Connecting state and local government leaders
“Local officials are used to the idea that their records are public,” according to state freedom of information advocate Michele Earl-Hubbard. “It is the longtimers at the Capitol who don’t think that way.”
SEATTLE — In Washington state, the governor and officials in municipal and county governments are used to the idea that the documents and communications they produce every day on the public’s behalf belong to the public and are subject to the state’s open records laws. State legislators in Olympia, however, are not so used to the idea.
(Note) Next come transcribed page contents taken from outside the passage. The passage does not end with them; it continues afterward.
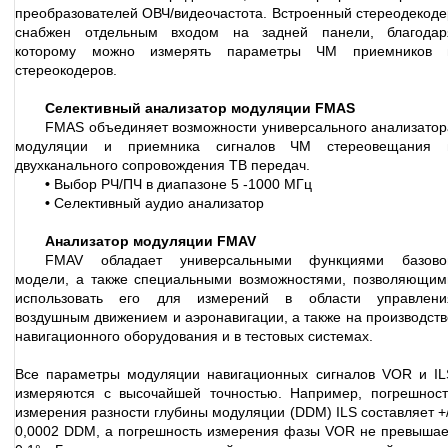
преобразователей ОВЧ/видеочастота. Встроенный стереодекоде
снабжен отдельным входом на задней панели, благодар
которому можно измерять параметры ЧМ приемников 
стереокодеров.
Селективный анализатор модуляции FMAS
FMAS объединяет возможности универсального анализатор
модуляции и приемника сигналов ЧМ стереовещания 
двухканального сопровождения ТВ передач.
•
Выбор РЧ/ПЧ в диапазоне 5 -1000 МГц
•
Селективный аудио анализатор
Анализатор модуляции FMAV
FMAV обладает универсальными функциями базово
модели, а также специальными возможностями, позволяющим
использовать его для измерений в области управлени
воздушным движением и аэронавигации, а также на производств
навигационного оборудования и в тестовых системах.
Все параметры модуляции навигационных сигналов VOR и IL
измеряются с высочайшей точностью. Например, погрешност
измерения разности глубины модуляции (DDM) ILS составляет +/
0,0002 DDM, а погрешность измерения фазы VOR не превышае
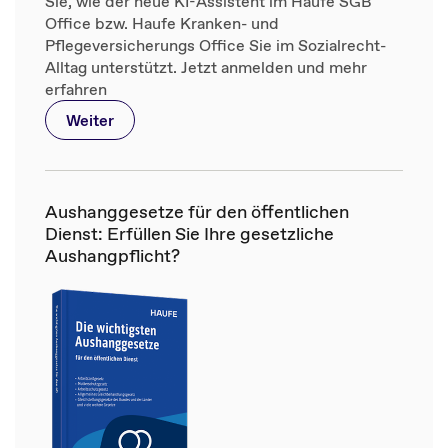
Sie, wie der neue KI-Assistent im Haufe SGB
Office bzw. Haufe Kranken- und
Pflegeversicherungs Office Sie im Sozialrecht-
Alltag unterstützt. Jetzt anmelden und mehr
erfahren
Weiter
Aushanggesetze für den öffentlichen
Dienst: Erfüllen Sie Ihre gesetzliche
Aushangpflicht?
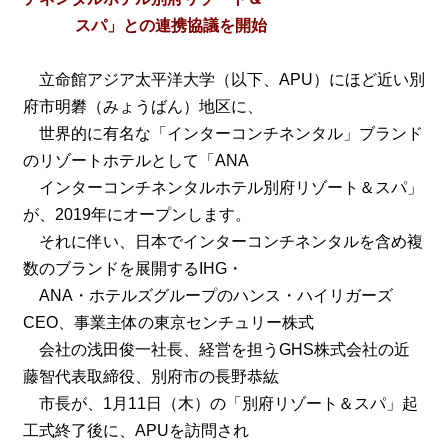
スパ」との連携協議を開始
立命館アジア太平洋大学（以下、APU）にほど近い別
府市明礬（みょうばん）地区に、
世界的に有名な「インターコンチネンタル」ブランド
のリゾートホテルとして「ANA
インターコンチネンタルホテル別府リゾート＆スパ」
が、2019年にオープンします。
それに伴い、日本でインターコンチネンタルを含め複
数のブランドを展開するIHG・
ANA・ホテルズグループのハンス・ハイリガーズ
CEO、事業主体の東京センチュリー株式
会社の浅田俊一社長、経営を担うGHS株式会社の近
藤智代表取締役、別府市の長野恭紘
市長が、1月11日（木）の「別府リゾート＆スパ」起
工式終了後に、APUを訪問され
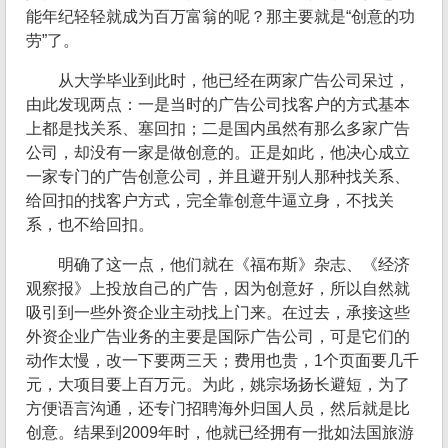
能年纪轻轻就成为百万富翁的呢？那主要就是“创意的功
劳”了。
从大学毕业到此时，他已经在两家广告公司呆过，
由此发现两点：一是当时的广告公司找客户的方式基本
上都是找关系、塞回扣；二是国内虽然有那么多家广告
公司，却没有一家是做创意的。正是如此，他决心成立
一家专门的广告创意公司，并且避开别人那种找关系、
给回扣的找客户方式，完全靠创意牛逼立身，不找关
系，也不给回扣。
明确了这一点，他们就在《福布斯》杂志、《经济
观察报》上投放自己的广告，因为创意好，所以自然就
吸引到一些外资企业主动找上门来。在过去，承接这些
外资企业广告业务的主要是国际广告公司，可是它们的
动作太慢，改一下要两三天；费用也贵，1个页面要几千
元，大项目要上百万元。为此，姚宗场扬长避短，为了
方便语言沟通，还专门招聘海外归国人员，然后就是比
创意。结果到2009年时，他就已经拥有一批如法国旅游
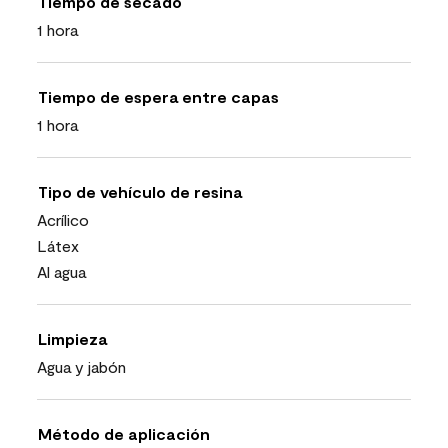
Tiempo de secado
1 hora
Tiempo de espera entre capas
1 hora
Tipo de vehículo de resina
Acrílico
Látex
Al agua
Limpieza
Agua y jabón
Método de aplicación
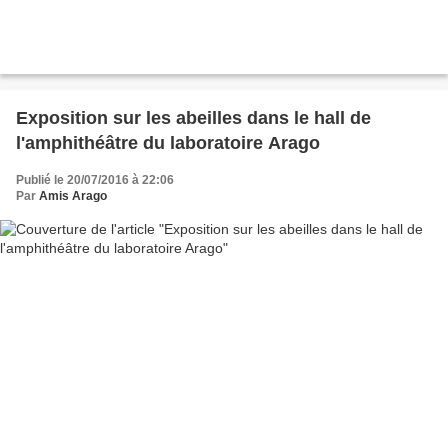
Exposition sur les abeilles dans le hall de
l'amphithéâtre du laboratoire Arago
Publié le 20/07/2016 à 22:06
Par
Amis Arago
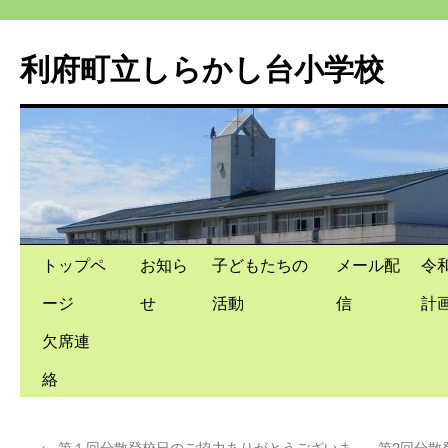
利府町立しらかし台小学校
コ
トップペ
お知ら
子どもたちの
メール配
令
ン
ージ
せ
活動
信
計
テ
欠席連
ン
絡
ツ
←
第１回分散登校日のご協力ありがとうございま
第2回分散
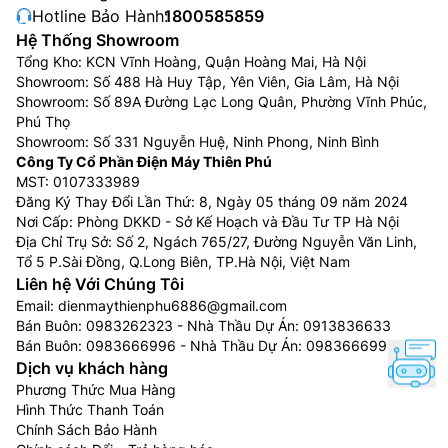
Hotline Bảo Hành:
1800585859
Hệ Thống Showroom
Tổng Kho: KCN Vĩnh Hoàng, Quận Hoàng Mai, Hà Nội
Showroom: Số 488 Hà Huy Tập, Yên Viên, Gia Lâm, Hà Nội
Showroom: Số 89A Đường Lạc Long Quân, Phường Vĩnh Phúc,
Phú Thọ
Showroom: Số 331 Nguyễn Huệ, Ninh Phong, Ninh Bình
Công Ty Cổ Phần Điện Máy Thiên Phú
MST: 0107333989
Đăng Ký Thay Đổi Lần Thứ: 8, Ngày 05 tháng 09 năm 2024
Nơi Cấp: Phòng DKKD - Sở Kế Hoạch và Đầu Tư TP Hà Nội
Địa Chỉ Trụ Sở: Số 2, Ngách 765/27, Đường Nguyễn Văn Linh,
Tổ 5 P.Sài Đồng, Q.Long Biên, TP.Hà Nội, Việt Nam
Liên hệ Với Chúng Tôi
Email:
dienmaythienphu6886@gmail.com
Bán Buôn:
0983262323
- Nhà Thầu Dự Án:
0913836633
Bán Buôn:
0983666996
- Nhà Thầu Dự Án:
0983666996
Dịch vụ khách hàng
Phương Thức Mua Hàng
Hình Thức Thanh Toán
Chính Sách Bảo Hành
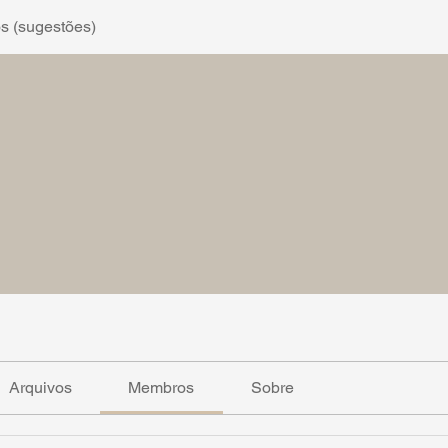
os (sugestões)
Arquivos
Membros
Sobre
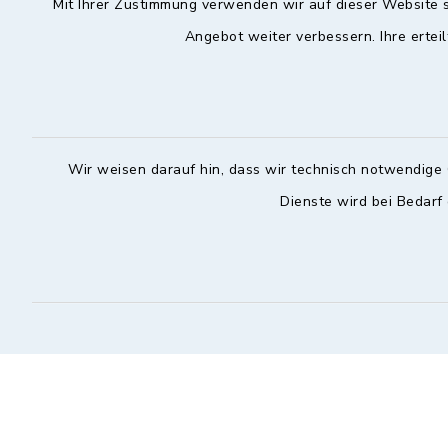
Mit Ihrer Zustimmung verwenden wir auf dieser Website s
Angebot weiter verbessern. Ihre erteil
Hochstadt a.Main
Öffnun
Montag, Mi
Rathausstraße 1
96272 Hochstadt a.Main
08:00-12:
Wir weisen darauf hin, dass wir technisch notwendige 
09574 6236-42
Donnerstag 
Dienste wird bei Bedarf
09574 6236-46
14:30-18:
info@hochstadt-main.de
Kontakt
Barrierefreiheit
Datenschutz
They drew intense public backlash over the last month for seeking to resist records transparency, losing a district court case against a coalition of news organizations and then, in response, attempting and failing to enact a law that would exempt them from key provisions of the state’s open records provisions.
The issue has moved off the front pages, but it’s far from over. Indeed, it may yet take a state Supreme Court ruling, a new good-faith round at passing open records legislation and, as attorney and longtime Washington state freedom of information champion Michele Earl-Hubbard told Route Fifty in an interview, years of practice to change the way many lawmakers in Olympia think about transparency.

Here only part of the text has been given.